If you’ve been a subscriber here from the beginning, you know how many iterations this site has gone through: from a series of posts about my son Gideon’s cancer and successful treatment, to a blog focused on a concept I called “Intentional Happiness,” to a more general “Intentional Living” area, and then finally to a food and healthy eating emphasis with the catchy title “Respect Food Roles.” I’ve written a cookbook, which I encourage you to purchase on this site or through Amazon. It’s focused on feeding crowds, tellingly titled Feeding the Masses without Losing Your Mind. My earlier book, Intentional Happiness, is available through the same outlets.
My husband listens to a podcast called “The Art of Manliness” and occasionally tells me about an especially-interesting episode. Recently he told me about an interview with Barry Estabrook, a journalist with wide experience in the food world, who has written this book.
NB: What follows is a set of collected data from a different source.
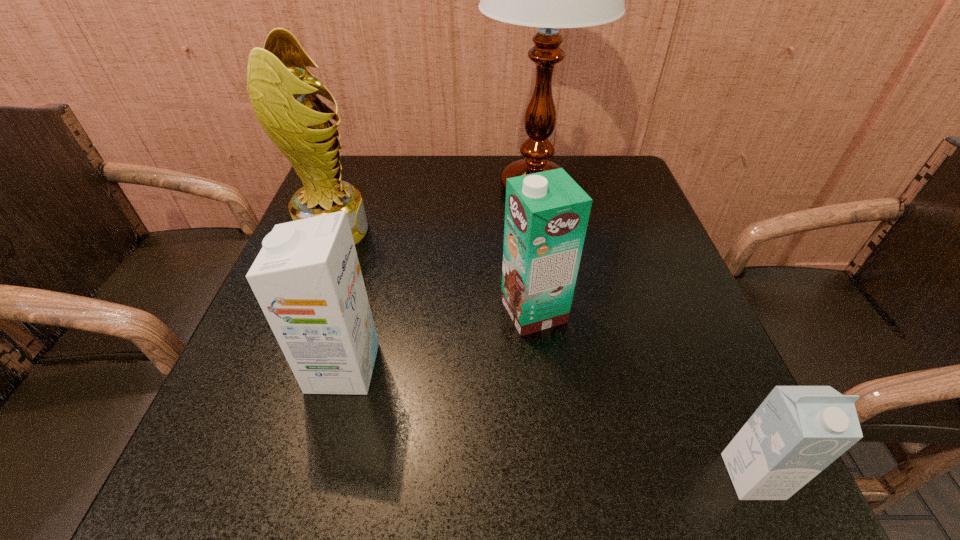 The image size is (960, 540). I want to click on free space at the far edge, so click(x=492, y=167).

You are a GUI agent. You are given a task and a screenshot of the screen. Output one action in this format:
    pyautogui.click(x=<x>, y=<y>)
    Task: Click on the free spot at the right edge of the desktop
    
    Given the screenshot: What is the action you would take?
    pyautogui.click(x=689, y=399)

What are the coordinates of `blank area at the far left corner` in the screenshot? It's located at (346, 155).

Where is `vacant region at the near left corner`? The image size is (960, 540). vacant region at the near left corner is located at coordinates (190, 462).

You are a GUI agent. You are given a task and a screenshot of the screen. Output one action in this format:
    pyautogui.click(x=<x>, y=<y>)
    Task: Click on the vacant space at the far right corner
    Image resolution: width=960 pixels, height=540 pixels.
    Given the screenshot: What is the action you would take?
    pyautogui.click(x=615, y=192)

Where is `free area in between the rightmost carton and the tallest object`? Image resolution: width=960 pixels, height=540 pixels. free area in between the rightmost carton and the tallest object is located at coordinates (643, 332).

Locate an element on the screen. empty space that is in between the third farthest object and the fourth shortest object is located at coordinates (434, 271).

Identify the location of vacant space that is in between the award and the rightmost object. (543, 354).

Where is `vacant point located between the nearest carton and the leftmost carton`? The height and width of the screenshot is (540, 960). vacant point located between the nearest carton and the leftmost carton is located at coordinates (548, 422).

At what (x,y) coordinates should I click in order to perform the action: click on free spot between the second carton from left to right and the second farthest carton. Please return your answer as a coordinate pair (x, y). The height and width of the screenshot is (540, 960). Looking at the image, I should click on (439, 339).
I love it, love it, love it–because, as I’ve said before about other authors I love, HE AGREES WITH ME. In fact, his book is going to join my small stable of books about eating and weight control that I plan to promote in a future podcast episode of my own.
Honestly, the book is quite short and very entertaining. I can’t recommend it highly enough. If you do decide to purchase it, follow this link to use my Amazon affiliate link, which will give me a small commission at no additional expense to you.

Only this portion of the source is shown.